◆ EXERCISE:
Filter the records below and copy every line containing the word "partijen".

(Source data)
##############################

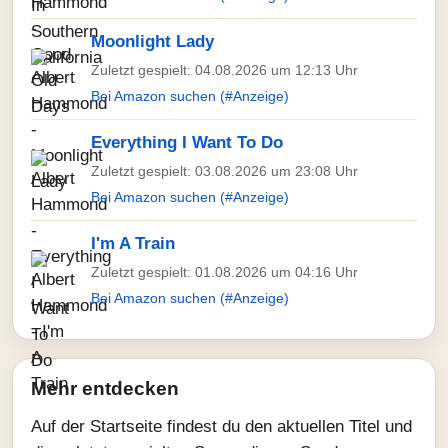
Moonlight Lady
Zuletzt gespielt: 04.08.2026 um 12:13 Uhr
Bei Amazon suchen (#Anzeige)
Everything I Want To Do
Zuletzt gespielt: 03.08.2026 um 23:08 Uhr
Bei Amazon suchen (#Anzeige)
I'm A Train
Zuletzt gespielt: 01.08.2026 um 04:16 Uhr
Bei Amazon suchen (#Anzeige)
Mehr entdecken
Auf der Startseite findest du den aktuellen Titel und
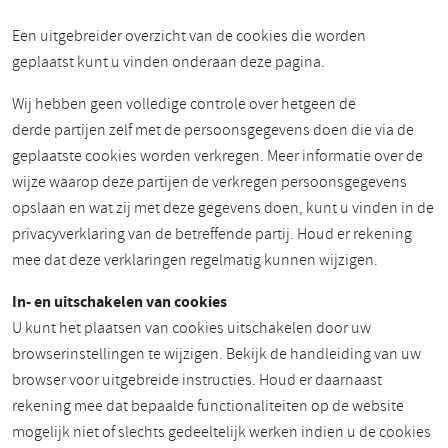
Een uitgebreider overzicht van de cookies die worden
geplaatst kunt u vinden onderaan deze pagina.
Wij hebben geen volledige controle over hetgeen de
derde partijen zelf met de persoonsgegevens doen die via de
geplaatste cookies worden verkregen. Meer informatie over de
wijze waarop deze partijen de verkregen persoonsgegevens
opslaan en wat zij met deze gegevens doen, kunt u vinden in de
privacyverklaring van de betreffende partij. Houd er rekening
mee dat deze verklaringen regelmatig kunnen wijzigen.
In- en uitschakelen van cookies
U kunt het plaatsen van cookies uitschakelen door uw
browserinstellingen te wijzigen. Bekijk de handleiding van uw
browser voor uitgebreide instructies. Houd er daarnaast
rekening mee dat bepaalde functionaliteiten op de website
mogelijk niet of slechts gedeeltelijk werken indien u de cookies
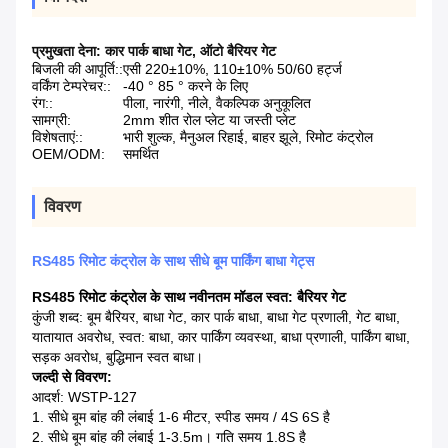
प्रमुखता देना:
कार पार्क बाधा गेट
,
ऑटो बैरियर गेट
बिजली की आपूर्ति::
एसी 220±10%, 110±10% 50/60 हर्ट्ज
वर्किंग टेम्परेचर::
-40 ° 85 ° करने के लिए
रंग::
पीला, नारंगी, नीले, वैकल्पिक अनुकूलित
सामग्री:
2mm शीत रोल प्लेट या जस्ती प्लेट
विशेषताएं::
भारी शुल्क, मैनुअल रिहाई, बाहर झूले, रिमोट कंट्रोल
OEM/ODM:
समर्थित
विवरण
RS485 रिमोट कंट्रोल के साथ सीधे बूम पार्किंग बाधा गेट्स
RS485 रिमोट कंट्रोल के साथ नवीनतम मॉडल स्वत: बैरियर गेट
कुंजी शब्द: बूम बैरियर, बाधा गेट, कार पार्क बाधा, बाधा गेट प्रणाली, गेट बाधा,
यातायात अवरोध, स्वत: बाधा, कार पार्किंग व्यवस्था, बाधा प्रणाली, पार्किंग बाधा,
सड़क अवरोध, बुद्धिमान स्वत बाधा।
जल्दी से विवरण:
आदर्श: WSTP-127
1. सीधे बूम बांह की लंबाई 1-6 मीटर, स्पीड समय / 4S 6S है
2. सीधे बूम बांह की लंबाई 1-3.5m।
गति समय 1.8S है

##############################

◆ SOLUTION BELOW:
derde partijen zelf met de persoonsgegevens doen die via de
wijze waarop deze partijen de verkregen persoonsgegevens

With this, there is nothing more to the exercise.